Three questions manufacturers in Egypt should address for Digital Transformation success

Three questions manufacturers in Egypt should address for Digital Transformation success

To learn more about how manufacturers in Egypt can leverage digital technology to drive greater operational efficiency, Kerry Koutsikos, Vice President and General Manager of Infor Middle East and Africa, suggests three areas to consider in achieving hyper-connectivity.

Kerry Koutsikos, Vice President and General Manager of Infor Middle East and Africa

Manufacturers face some tough challenges. In addition to ever-present competition, they must navigate soaring costs and supply chain issues that threaten to disrupt their best-laid plans. That said, advances in digital technology, from ERP solutions to AI and Machine Learning, hold the potential to transform operations and give manufacturers the ability to raise efficiency and operate smarter – potentially more than offsetting the current challenges.

This is especially important in the Middle East and North Africa, where countries including Egypt, Saudi Arabia and the UAE have ambitious plans to grow their manufacturing bases.

Industrial production in Egypt is forecast to outpace economic growth in 2022, increasing by 5.1%, according to Research and Markets, and the government remains committed to expanding the manufacturing sector in 2022, targeting growth of more than 7%.

However, individual manufacturing players must ensure that new strategies and actions sync and align with and exceed customer expectations. It’s no easy task and many organisations struggle to find their Digital Transformation starting point.

As they work toward that Digital Transformation starting point, manufacturers should take a step back and ask themselves three questions before starting out on a potentially complicated journey.

1. Are we organisationally ready for significant change?

Organisations are only as good as their people, and manufacturers must look carefully at whether they have the right people and culture to support a different way of doing things. It is the people who will be responsible for implementing change, and they should be ready, committed and on board with any type of transformation plan.

An organisation’s culture can make or break a Digital Transformation project and ‘organisational change management’ is one of the key components of such a project. Organisations should aim for an inclusive culture where people feel like they are key contributors to the company’s future success.

To achieve this, management teams should encourage a culture of openness to help employees step forward with their ideas. All change and all transformation start with an idea – so it’s important for people to feel empowered to put their ideas out in the open.

2. What are we hoping to achieve and what is the outcome?

Delivering successful Digital Transformation projects is difficult, and if an organisation does not understand the destination, the chances of success are minimal. Organisations should invest time and effort upfront to understand exactly what they want to achieve from their Digital Transformation.

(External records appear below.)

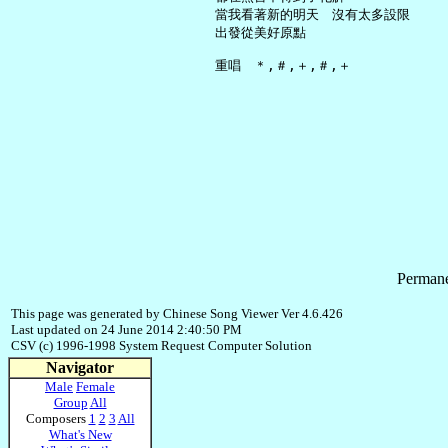
     當我看著新的明天　沒有太多設限

     出發從美好原點

Permane
This page was generated by Chinese Song Viewer Ver 4.6.426
Last updated on 24 June 2014 2:40:50 PM
CSV (c) 1996-1998 System Request Computer Solution
Navigator
Male
Female
Group
All
Composers
1
2
3
All
What's New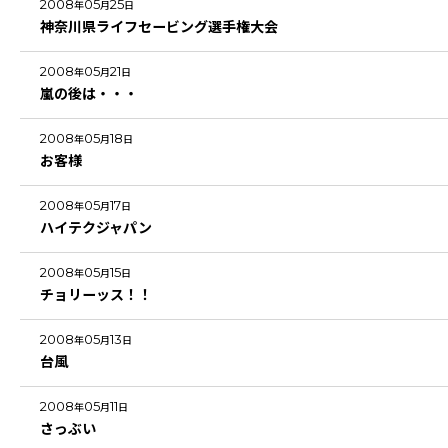
2008
05
25
年
月
日
神奈川県ライフセービング選手権大会
2008
05
21
年
月
日
嵐の後は・・・
2008
05
18
年
月
日
お客様
2008
05
17
年
月
日
ハイテクジャパン
2008
05
15
年
月
日
チョリーッス！！
2008
05
13
年
月
日
台風
2008
05
11
年
月
日
さっぶい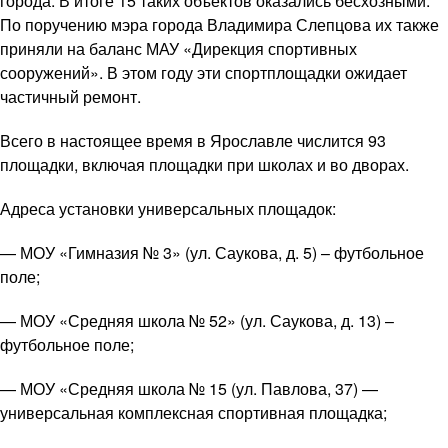
города. В итоге 15 таких объектов оказались бесхозными.
По поручению мэра города Владимира Слепцова их также
приняли на баланс МАУ «Дирекция спортивных
сооружений». В этом году эти спортплощадки ожидает
частичный ремонт.
Всего в настоящее время в Ярославле числится 93
площадки, включая площадки при школах и во дворах.
Адреса установки универсальных площадок:
— МОУ «Гимназия № 3» (ул. Саукова, д. 5) – футбольное
поле;
— МОУ «Средняя школа № 52» (ул. Саукова, д. 13) –
футбольное поле;
— МОУ «Средняя школа № 15 (ул. Павлова, 37) —
универсальная комплексная спортивная площадка;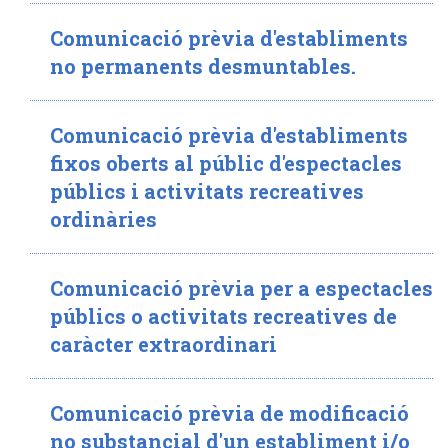
Comunicació prèvia d'establiments
no permanents desmuntables.
Comunicació prèvia d'establiments
fixos oberts al públic d'espectacles
públics i activitats recreatives
ordinàries
Comunicació prèvia per a espectacles
públics o activitats recreatives de
caràcter extraordinari
Comunicació prèvia de modificació
no substancial d'un establiment i/o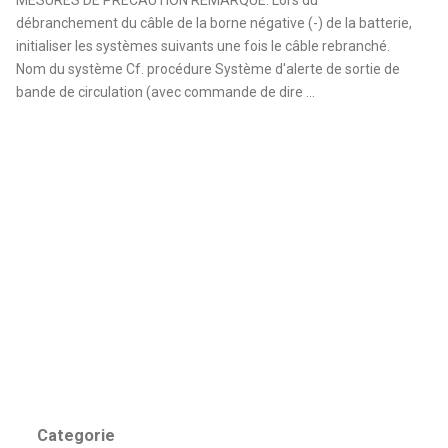
débranchement du câble de la borne négative (-) de la batterie,
initialiser les systèmes suivants une fois le câble rebranché.
Nom du système Cf. procédure Système d'alerte de sortie de
bande de circulation (avec commande de dire ...
Categorie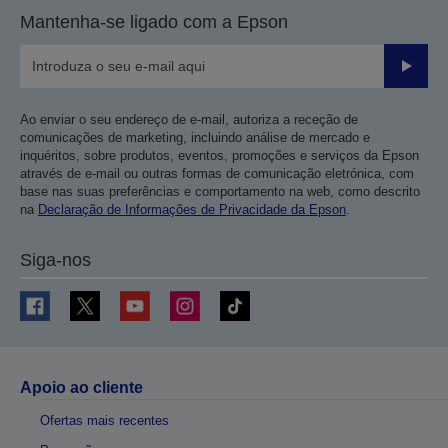
Mantenha-se ligado com a Epson
Enviar
Ao enviar o seu endereço de e-mail, autoriza a receção de
comunicações de marketing, incluindo análise de mercado e
inquéritos, sobre produtos, eventos, promoções e serviços da Epson
através de e-mail ou outras formas de comunicação eletrónica, com
base nas suas preferências e comportamento na web, como descrito
na
Declaração de Informações de Privacidade da Epson
.
Siga-nos
Apoio ao cliente
Ofertas mais recentes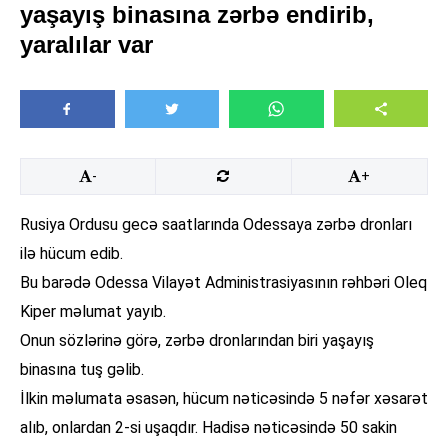
yaşayış binasına zərbə endirib,
yaralılar var
-
+
Rusiya Ordusu gecə saatlarında Odessaya zərbə dronları
ilə hücum edib.
Bu barədə Odessa Vilayət Administrasiyasının rəhbəri Oleq
Kiper məlumat yayıb.
Onun sözlərinə görə, zərbə dronlarından biri yaşayış
binasına tuş gəlib.
İlkin məlumata əsasən, hücum nəticəsində 5 nəfər xəsarət
alıb, onlardan 2-si uşaqdır. Hadisə nəticəsində 50 sakin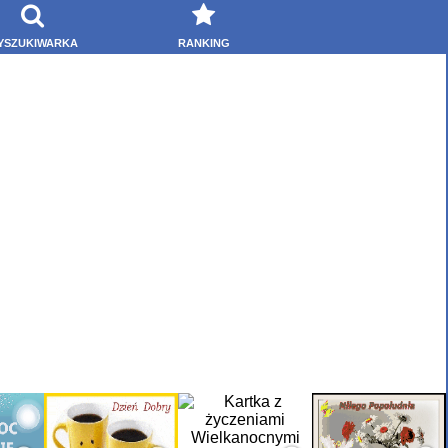
YSZUKIWARKA
RANKING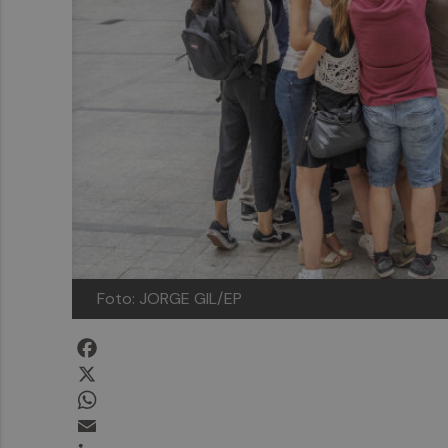
Foto: JORGE GIL/EP
Facebook
X
WhatsApp
Email
LinkedIn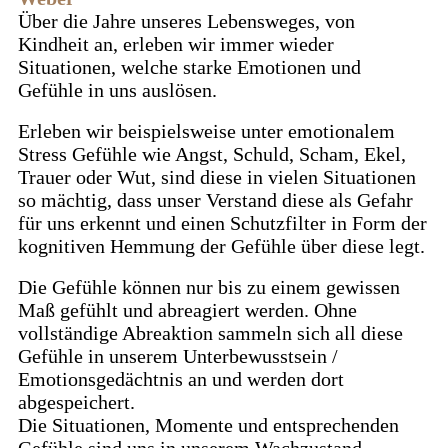
Über die Jahre unseres Lebensweges, von
Kindheit an, erleben wir immer wieder
Situationen, welche starke Emotionen und
Gefühle in uns auslösen.
Erleben wir beispielsweise unter emotionalem
Stress Gefühle wie Angst, Schuld, Scham, Ekel,
Trauer oder Wut, sind diese in vielen Situationen
so mächtig, dass unser Verstand diese als Gefahr
für uns erkennt und einen Schutzfilter in Form der
kognitiven Hemmung der Gefühle über diese legt.
Die Gefühle können nur bis zu einem gewissen
Maß gefühlt und abreagiert werden. Ohne
vollständige Abreaktion sammeln sich all diese
Gefühle in unserem Unterbewusstsein /
Emotionsgedächtnis an und werden dort
abgespeichert.
Die Situationen, Momente und entsprechenden
Gefühle sind uns in unserem Wachzustand,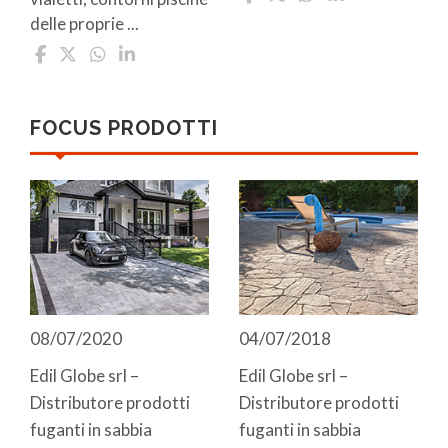
delle proprie ...
FOCUS PRODOTTI
08/07/2020
04/07/2018
Edil Globe srl –
Edil Globe srl –
Distributore prodotti
Distributore prodotti
fuganti in sabbia
fuganti in sabbia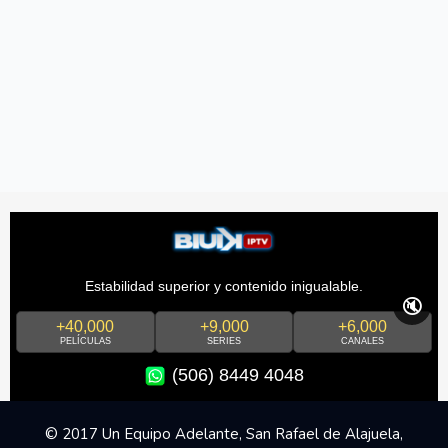
Estabilidad superior y contenido inigualable.
🔇
+40,000
+9,000
+6,000
PELÍCULAS
SERIES
CANALES
(506) 8449 4048
© 2017 Un Equipo Adelante, San Rafael de Alajuela,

Ask the following questions: What do we need the change? Why do we need to change it? What is the anticipated impact?

No matter how many ideas an organisation has, they will fall into one of four categories: customer alignment, employee productivity, supply chain visibility, or operational efficiency.

  • Customers. Organisations should ask whether they are transforming the way they connect and relate to customers and whether they want to offer a new product, increase their level of service, or use data to create a new revenue stream
  • Employees. Organisations should ask whether they are providing capabilities that help engage the workforce and how digital solutions will help improve workforce productivity, empower decision-making and remove bottlenecks in processes
  • Supply Chains. Organisations should examine if they are simplifying complex supply chains and increasing visibility to anticipate issues and take steps to proactively resolve potential problems
  • Operations. When looking at operational efficiency, companies will benefit from asking whether they can streamline the way they operate as a business and if they are using technology to bring efficiency to their processes, predict issues and prescribe the next best action

3. Is our systems landscape digitally compliant and ready?

Before starting a Digital Transformation project, an organisation’s systems should be digitally compliant and highly flexible. Ideally, the organisation has a systems ecosystem where people can access their work, their data and their processes without barriers, at any time and from any location. Often having their solutions available in the cloud is the best way forward.

Also, organisations will benefit from solutions built for their specific industry with sector-specific capabilities built-in, not bolted on. Heavily modified applications will almost certainly impede upgrades and modernisation, introduce risk and hinder the adoption of advanced digital solutions.

Ideally, the organisation’s end-to-end systems and applications should be running on a common digital platform that provides integrated modern capabilities such as Internet of Things (IoT), Artificial Intelligence (AI), Machine Learning (ML), Big Data, mobility and predictive analytics.

An organisation’s IT landscape must support the concept of hyper-connectivity – not just connecting applications and digital capability, but connecting everything: their people, applications, devices, data, customers and suppliers.